«Les amis de Dionysos» Écrit par M’barek Housni
Un café littéraire pas comme les autres !
L’idée a germé un jour autour d’un pot. Dans un café, la nuit. Des gens de lettres et d’arts se réunissent généralement le soir venu et parlent, se complètent et complètent leur infos et leur entendement en parlant littérature et art, un peu partout au centre ville à Casablanca. En dehors de tout cadre associatif ni préparation préalable. Il y a toujours un sujet, des sujets intéressants, des noms en vue qu’on décortique ou à qui on érige un piédestal. Un livre par-ci, un film par-là, une expo tout près. On s’est dit : pourquoi ne pas se réunir une fois par mois autour d’un nom et dire ce qu’on a l’habitude de dire mais en y mettant de l’ordre, en y pensant, en l’écrivant. Faire des témoignages écrits et les lire autour d’un nom à qui il faut rendre hommage. Un créateur vivant, et en sa présence effective. Donner à la nuit casablancaise le cachet de l’époque actuelle, lui insuffler cet air culturel qui lui fait tant défaut. Ça s’est fait grâce aux efforts conjugués et enthousiastes du grand poète Mohammed Aaniba Lahmri et du poète et critique d’art Boujemâa Achefri. Deux oiseaux nocturnes de la vieille école mais dans les pieds sont ancrés dans l’eau vive du monde bouillant de modernité, notamment via l’écriture.

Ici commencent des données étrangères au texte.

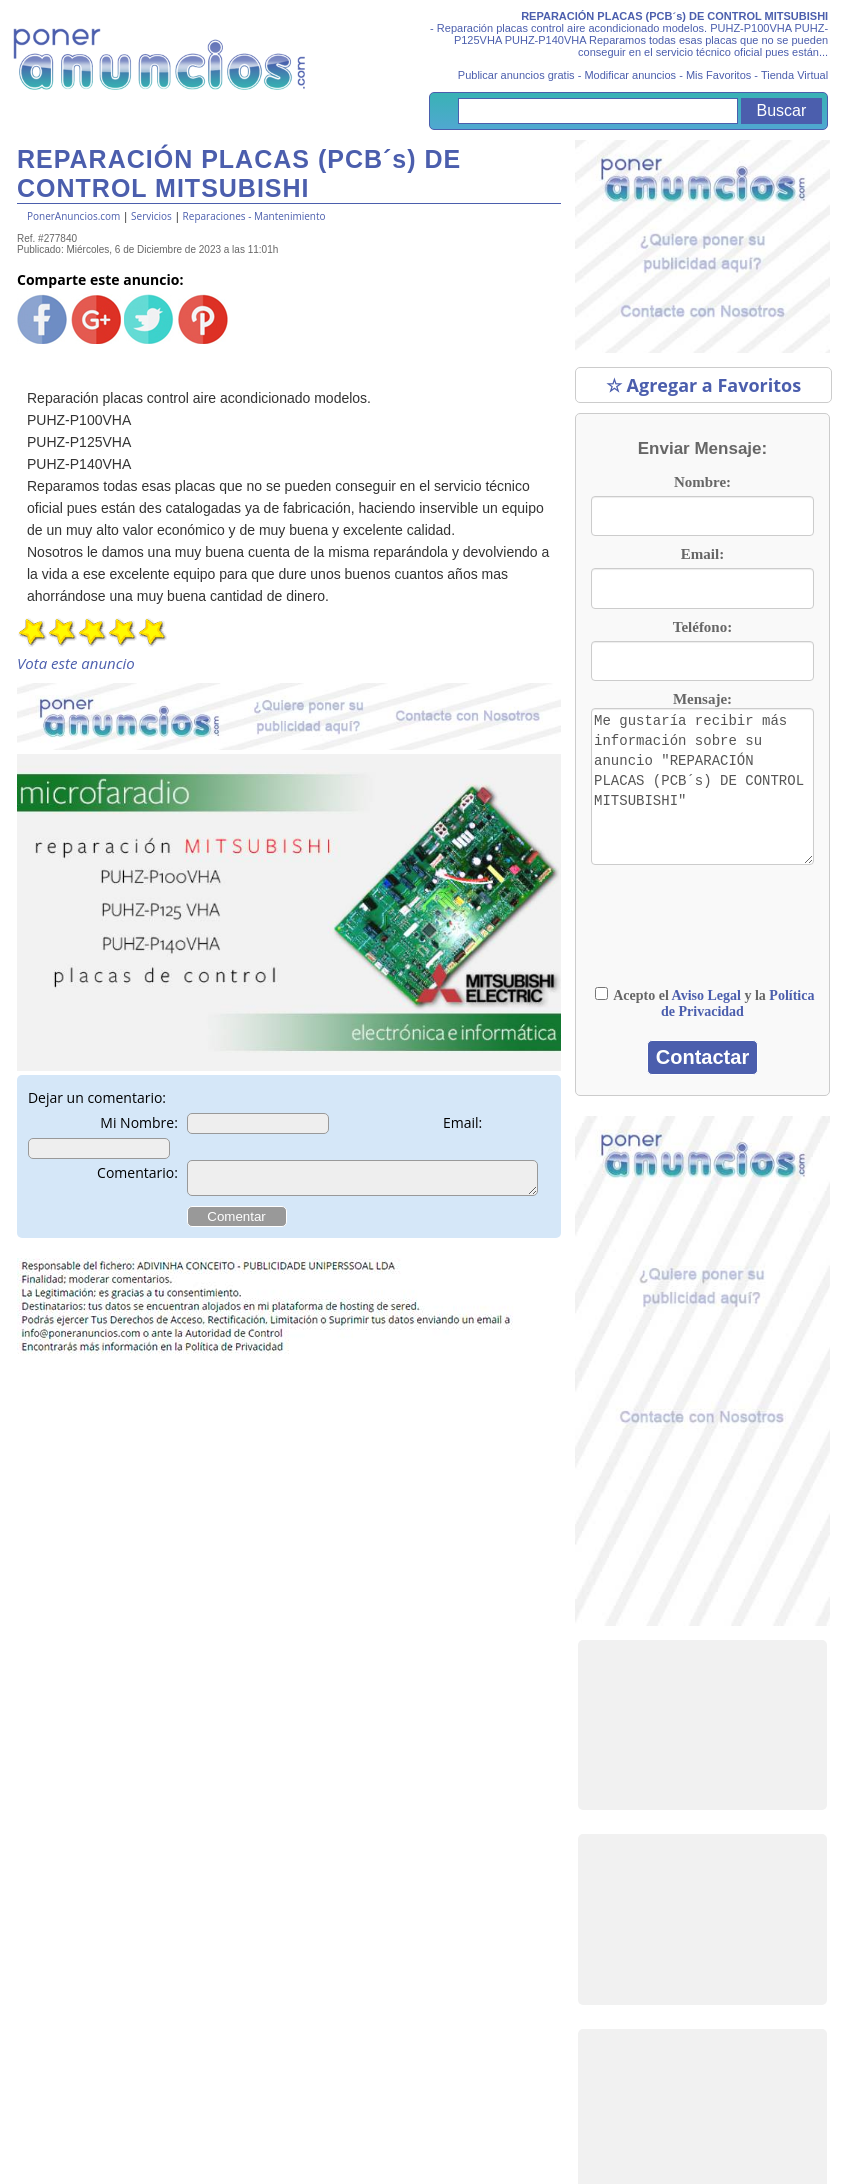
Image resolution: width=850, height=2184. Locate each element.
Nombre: (702, 482)
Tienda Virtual (794, 75)
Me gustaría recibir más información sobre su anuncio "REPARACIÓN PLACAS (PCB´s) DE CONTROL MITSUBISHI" (702, 786)
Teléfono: (702, 627)
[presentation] (689, 925)
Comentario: (137, 1172)
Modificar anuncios (630, 75)
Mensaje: (702, 699)
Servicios (151, 216)
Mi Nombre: (139, 1122)
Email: (462, 1122)
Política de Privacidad (737, 1003)
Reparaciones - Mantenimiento (254, 216)
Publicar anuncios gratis (516, 75)
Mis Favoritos (718, 75)
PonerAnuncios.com (73, 216)
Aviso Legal (706, 995)
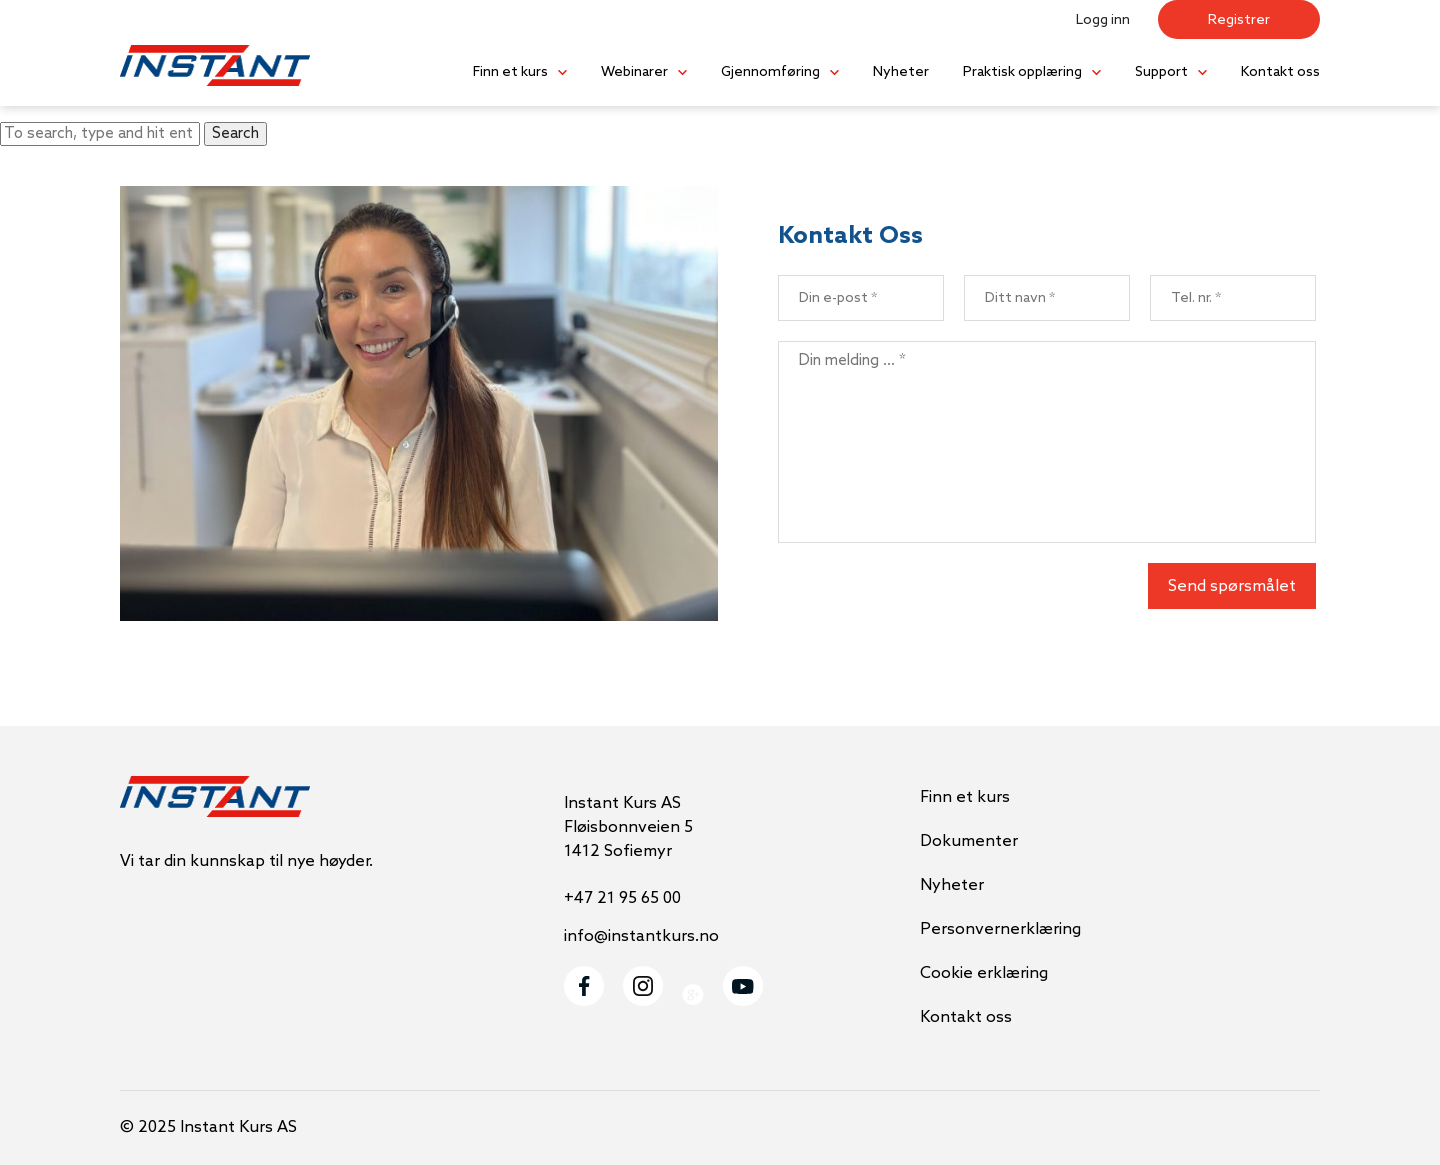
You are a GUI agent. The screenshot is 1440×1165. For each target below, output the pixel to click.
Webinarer (634, 72)
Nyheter (901, 72)
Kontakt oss (1280, 72)
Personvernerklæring (1000, 929)
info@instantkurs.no (641, 936)
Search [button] (235, 134)
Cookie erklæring (984, 973)
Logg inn (1103, 20)
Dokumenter (969, 841)
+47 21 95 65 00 (622, 898)
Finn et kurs (510, 72)
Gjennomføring (770, 72)
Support (1161, 72)
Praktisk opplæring (1022, 72)
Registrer (1239, 20)
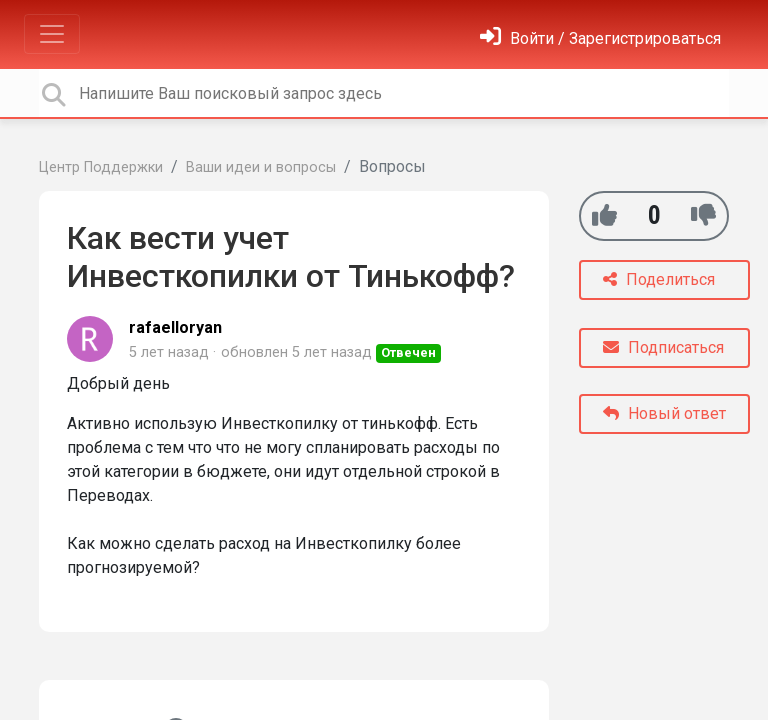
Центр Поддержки (101, 167)
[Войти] (600, 38)
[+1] (604, 215)
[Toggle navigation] (52, 34)
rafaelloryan (175, 327)
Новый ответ (664, 413)
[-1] (703, 215)
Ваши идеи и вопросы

De ce fait dernier, bien significatif et influent, ils ont créé et entretenu un vrai rendez-vous de la célébration de la création par le mot révélateur et recherché, la joie du compagnonnage culturel, l’écoute attentive, le partage généreux, la bonne humeur sous la houlette de Dionysos, ce maitre des céans fêtardes depuis les éternelles assises olympiennes. Ça se passe dans l’un des lieux les plus mythiques de Casablanca, Boulevard Mohammed V, un café naguère fréquenté, dixit le peintre Ahmed Jarid, par les célèbres écrivains tels Antoine de Saint-Exupéry dont l’avion au temps de l’aéropostale faisait escale tout près, Albert Camus qui y retrouvait son Alger, Edith Piaf qui respirait le même air que son boxeur de champion le casablancais Marcel Cerdan, le grand ciseleur de mots qu’était le poète René Char, et bien d’autres. Ce même café avait vu la naissance de l’une des belles et éphémères expériences poétiques comme la revue «Eaux vives» et la création de la maison de la poésie au Maroc. L’un des rares cafés d’un Casablanca d’antan, celle qui a respiré trop tôt l’air du monde nouveau, celui de la liberté et l’engagement dans le progrès porté par la culture avant tout.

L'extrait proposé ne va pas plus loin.